Meine Mutter Selma Krause lief jeden zweiten Tag von Skerbersdorf nach Spremberg, um ihrer Schwiegermutter Essen zu bringen.
Anmerkung: Von Skerbersdorf nach Spremberg sind es ca. 30 km, selbst, wenn man den kürzesten Weg nimmt.
In den Nachkriegsjahrgängen der Skerbersdorfer Schule findet man viele Schüler von jenseits der Neiße.

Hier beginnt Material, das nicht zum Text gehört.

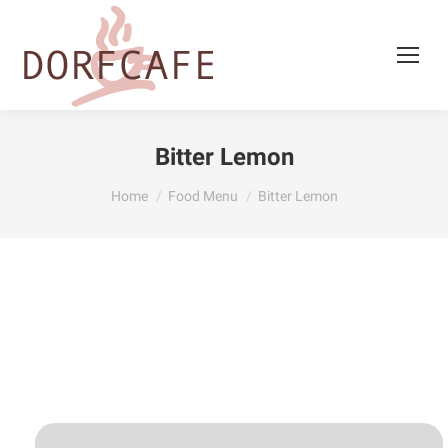
Bitter Lemon
You are here:
Home
Food Menu
Bitter Lemon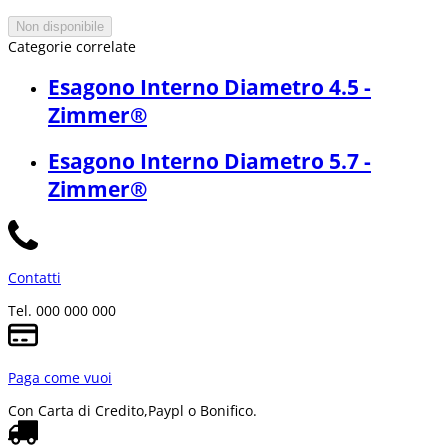
Non disponibile
Categorie correlate
Esagono Interno Diametro 4.5 -
Zimmer®
Esagono Interno Diametro 5.7 -
Zimmer®
Contatti
Tel. 000 000 000
Paga come vuoi
Con Carta di Credito,
Paypl o Bonifico.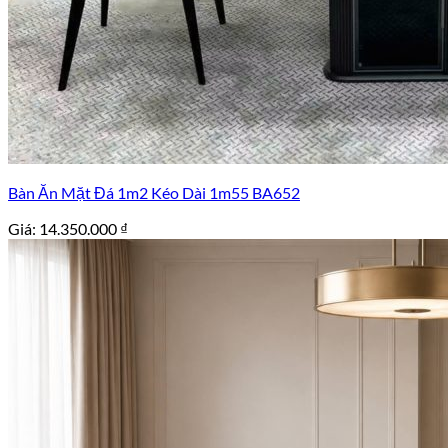
Bàn Ăn Mặt Đá 1m2 Kéo Dài 1m55 BA652
Giá:
14.350.000
₫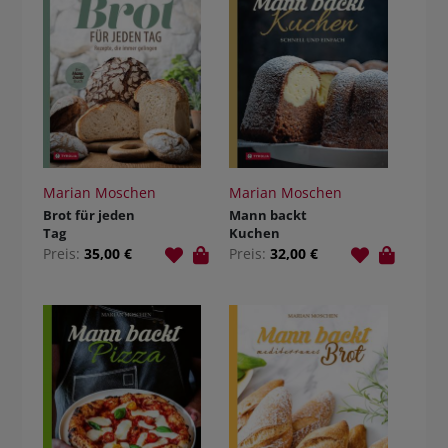
Marian Moschen
Marian Moschen
Brot für jeden
Mann backt
Tag
Kuchen
Preis:
35,00 €
Preis:
32,00 €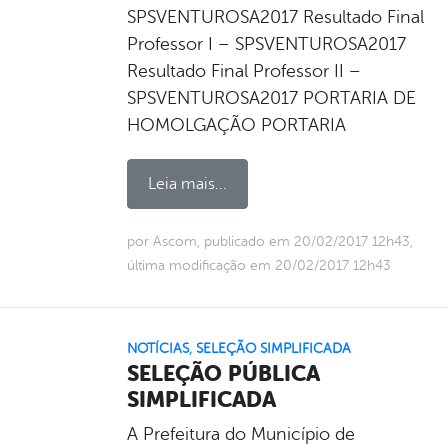
SPSVENTUROSA2017 Resultado Final
Professor I – SPSVENTUROSA2017
Resultado Final Professor II –
SPSVENTUROSA2017 PORTARIA DE
HOMOLGAÇÃO PORTARIA
Leia mais...
por Ascom, publicado em 20/02/2017 12h43,
última modificação em 20/02/2017 12h43
NOTÍCIAS
,
SELEÇÃO SIMPLIFICADA
SELEÇÃO PÚBLICA
SIMPLIFICADA
A Prefeitura do Município de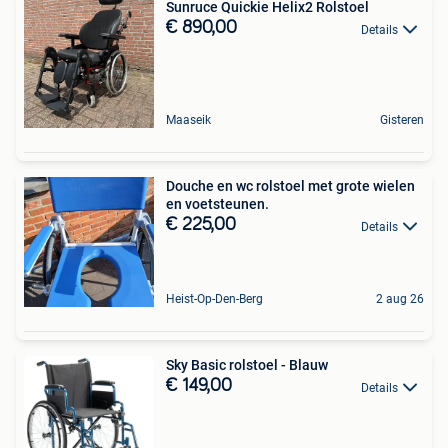
Sunruce Quickie Helix2 Rolstoel
€ 890,00
Details
Maaseik
Gisteren
Douche en wc rolstoel met grote wielen
en voetsteunen.
€ 225,00
Details
Heist-Op-Den-Berg
2 aug 26
Sky Basic rolstoel - Blauw
€ 149,00
Details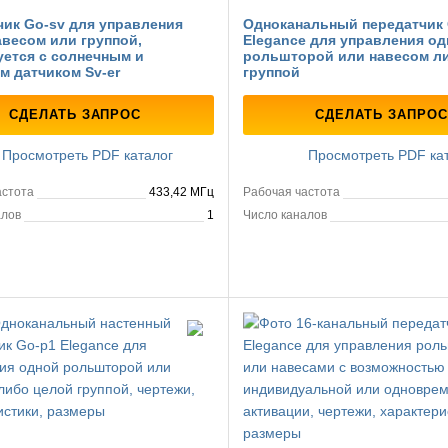
ик Go-sv для управления
Одноканальный передатчик 
весом или группой,
Elegance для управления од
уется с солнечным и
рольшторой или навесом л
м датчиком Sv-er
группой
СДЕЛАТЬ ЗАПРОС
СДЕЛАТЬ ЗАПРОС
Просмотреть PDF каталог
Просмотреть PDF ка
астота
433,42 МГц
Рабочая частота
алов
1
Число каналов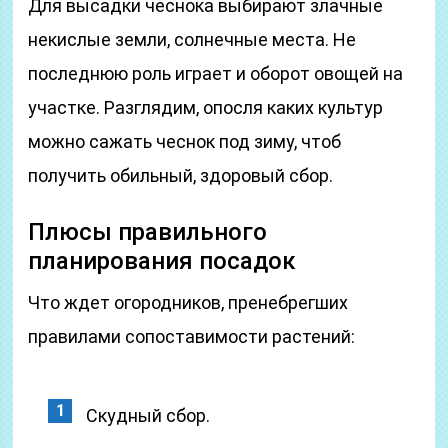
Для высадки чеснока выбирают злачные
некислые земли, солнечные места. Не
последнюю роль играет и оборот овощей на
участке. Разглядим, опосля каких культур
можно сажать чеснок под зиму, чтоб
получить обильный, здоровый сбор.
Плюсы правильного
планирования посадок
Что ждет огородников, пренебрегших
правилами сопоставимости растений:
Скудный сбор.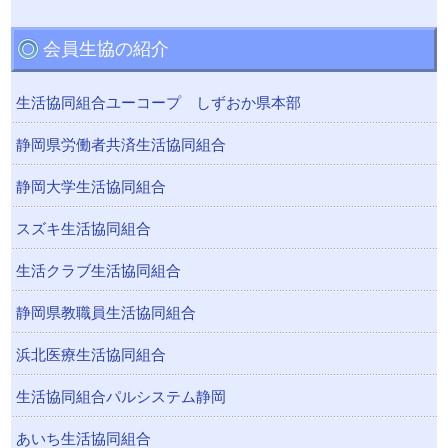
会員生協の紹介
生活協同組合ユーコープ しずおか県本部
静岡県労働者共済生活協同組合
静岡大学生活協同組合
スズキ生活協同組合
生活クラブ生活協同組合
静岡県教職員生活協同組合
浜北医療生活協同組合
生活協同組合パルシステム静岡
あいち生活協同組合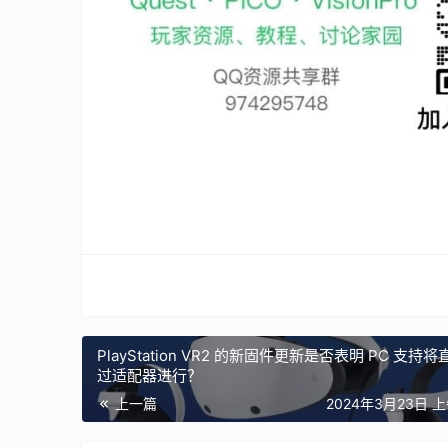
PlayStation VR2 的新固件更新是否表明 PC 支持
过适配器进行？
上一篇
2024年3月23日 上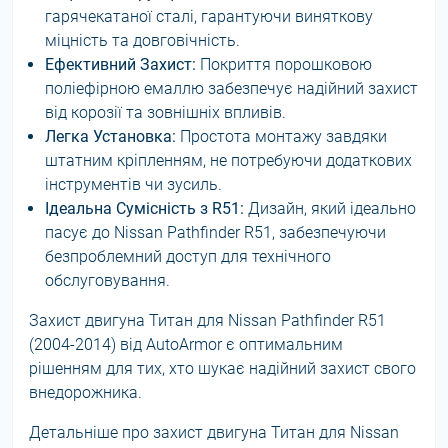
гарячекатаної сталі, гарантуючи виняткову
міцність та довговічність.
Ефективний Захист:
Покриття порошковою
поліефірною емаллю забезпечує надійний захист
від корозії та зовнішніх впливів.
Легка Установка:
Простота монтажу завдяки
штатним кріпленням, не потребуючи додаткових
інструментів чи зусиль.
Ідеальна Сумісність з R51:
Дизайн, який ідеально
пасує до Nissan Pathfinder R51, забезпечуючи
безпроблемний доступ для технічного
обслуговування.
Захист двигуна Титан для Nissan Pathfinder R51
(2004-2014) від AutoArmor є оптимальним
рішенням для тих, хто шукає надійний захист свого
внедорожника.
Детальніше про захист двигуна Титан для Nissan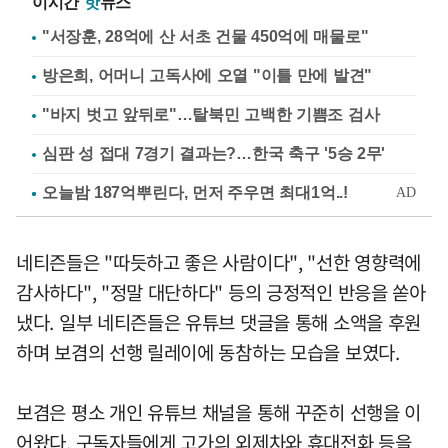
이시간
핫
뉴스
"서장훈, 28억에 산 서초 건물 450억에 매물로"
방은희, 어머니 고독사에 오열 "이틀 만에 발견"
"바지 벗고 앞뒤로"…탈북민 고백한 기쁨조 검사
심판 성 접대 7경기 결과는?…한국 축구 '5승 2무'
네티즌들은 "따듯하고 좋은 사람이다", "선한 영향력에
감사하다", "정말 대단하다" 등의 긍정적인 반응을 쏟아
냈다. 일부 네티즌들은 유튜브 댓글을 통해 소액을 후원
하며 보겸의 선행 릴레이에 동참하는 모습을 보였다.
보겸은 평소 개인 유튜브 채널을 통해 꾸준히 선행을 이
어왔다. 구독자들에게 고가의 외제차와 휴대전화 등을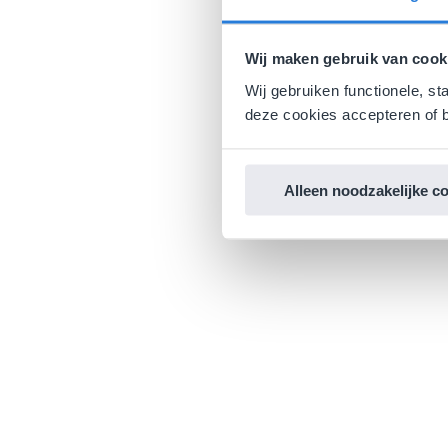
Wij maken gebruik van cook
Wij gebruiken functionele, st
deze cookies accepteren of b
Alleen noodzakelijke c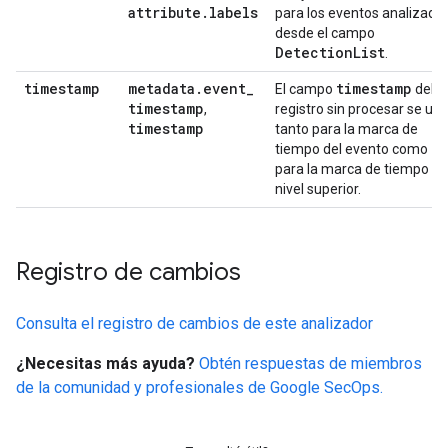
attribute
.
labels
para los eventos analizado
desde el campo
Detection
List
.
timestamp
metadata
.
event
_
timestamp
El campo
del
timestamp
,
registro sin procesar se usa
timestamp
tanto para la marca de
tiempo del evento como
para la marca de tiempo de
nivel superior.
Registro de cambios
Consulta el registro de cambios de este analizador
¿Necesitas más ayuda?
Obtén respuestas de miembros
de la comunidad y profesionales de Google SecOps.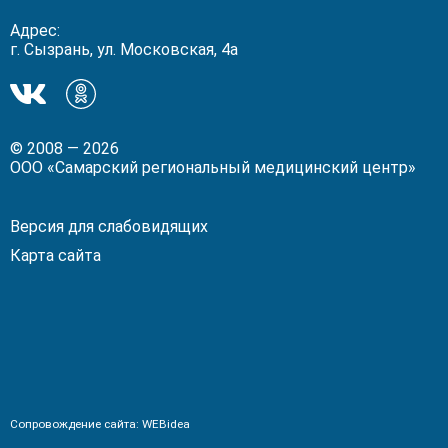
Адрес:
г. Сызрань, ул. Московская, 4а
Мы
Мы
в
в
ВКонтакте!
Одноклассники!
© 2008 — 2026
ООО «Самарский региональный медицинский центр»
Версия для слабовидящих
Карта сайта
Сопровождение сайта:
WEBidea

Eine Beobachtung, die ein damals noch junger Skerbersdorfer bei einem der heimlichen Besuche in Wendisch Musta im Juni 1945
gemacht hat, verdeutlicht das Ende von Wendisch Musta:
Er sah, wie ein voll mit Früchten behangener, abgesägter Kirschbaum auf einem LKW abtransportiert wurde.
Ein bewegendes Bild von dieser Zeit zeichnet Christa Blachnik,
die aus dem nur wenige Kilometer von Wendisch Musta entfernten Kochsdorf stammt,
in ihrem Buch "Kornblumen blühen am Wegesrand"
[Blachnik 1999].
Diesem Buche ist auch die folgende Kopie des Räumungsbefehls für die Bürger von Bad Salzbrunn
(Kreis Waldenburg, jetzt Walbrzych) entnommen.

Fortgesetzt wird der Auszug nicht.